Despite the fact that S. commune is a mould involved in diverse infectious processes2,3, in the current case, the initial isolation of the fungus was considered without clinical importance, due to the presence of Serratia marcescens and to the negative report for fungus of the histopathological study. The persistence of symptoms, required taking a second sample where isolating the fungus and visualizing fungal structures in the direct examination and the histopathology permitted establishing the diagnosis of non-invasive fungal sinusitis since allergic mucin with Charcot-Leyden crystals were not observed, nor significant eosinophilia, or tissue or vascular invasion4.

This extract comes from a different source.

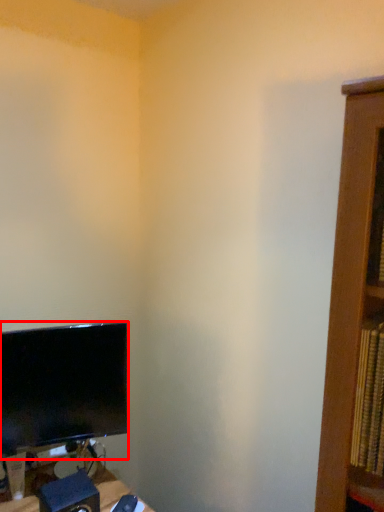 Question: Considering the relative positions of computer monitor (annotated by the red box) and speaker in the image provided, where is computer monitor (annotated by the red box) located with respect to the staircase?

Choices:
 (A) right
 (B) left

Answer: (B)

Intervention of the paranasal sinuses and drainage are considered the therapy of choice for maxillary fungal sinusitis. However, the optimal treatment for infections caused by S. commune is not well established, because of the few cases it is difficult to determine the adequate therapy. Some cases appearing in literature show effectiveness for the surgical procedure; others for amphotericin B or fluconazole4,6; nevertheless, the strain of the current case showed resistance to this azole with the in vitro sensitivity tests. Because the strain isolated from this patient was sensitive to itraconazole, this medication was used. Initially, only one debridement was done without clinical improvement, which was noted when performing the second surgical procedure accompanied by itraconazole for 4 months.

It is worth noting that the lack of familiarity with S. commune, may lead microbiologists and clinicians to consider it as a contaminant without importance, although the basidiomycetes must be kept present as potential pathogens. Given that this fungus may be isolated from the environment, the culture by itself is not a diagnostic. To attribute pathogenicity to it, its isolation must be accompanied by observation in direct examination of characteristic fungal structures. Certainty in diagnosis is greater when in addition to the positive direct examination, the organism is repeatedly isolated. Correct diagnosis will avoid unspecific treatments, chronicity of the illness, or complications to the patients.

ACKNOWLEDGMENTS

The authors express their gratitude to bacteriologist Catalina de Bedout from Unidad de Micología Médica y Experimental at Corporación para Investigaciones Biológicas (CIB) in Medellín, Colombia, for performing the sensitivity tests.

REFERENCES

1. Restrepo A, Robledo J, Leiderman E, Restrepo M, Botero D, Bedoya VI (eds). Infecciones micóticas invasoras (IMI) causadas por patógenos infrecuentes. En: Fundamentos de Medicina. Enfermedades Infecciosas. 6a ed. Medellín: CIB; 2003. p. 302.
2. Sigler L, Bartley JR, Parr DH, Morris AJ. Maxillary sinusitis caused by medusoid form of Schizophyllum commune. J Clin Microbiol. 1999; 37: 3395-8.
3. Taguchi K, Oharaseki T, Yokouchi Y, Kawabata T, Wakayama M, Ogoshi T et al. Allergic fungal sinusitis caused by Bipolaris spicifera and Schizophyllum commune. Med Mycol. 2007; 45: 559-64.
4. Sigler L, Estrada S, Montealegre NA, Jaramillo E, Arango M, De Bedout C et al. Maxilary sinusitis caused by Schizophyllum commune and experience with treatment. J Med Vet Mycol. 1997; 35: 365-70.
5. Jiménez R, Rodríguez C, Arango M, De Bedout C, Restrepo A. Sinusitis por Schyzophyllum commune: informe de nueve casos. Infectio 2002; 6:108.
6. Roan JN, Hsieh HY, Tsai HW, Wu CJ, Hsu CH, Wu SY et al. Pulmonary nodules caused by Schizophyllum commune after cardiac transplantation. J Infect. 2009; 58: 164-7.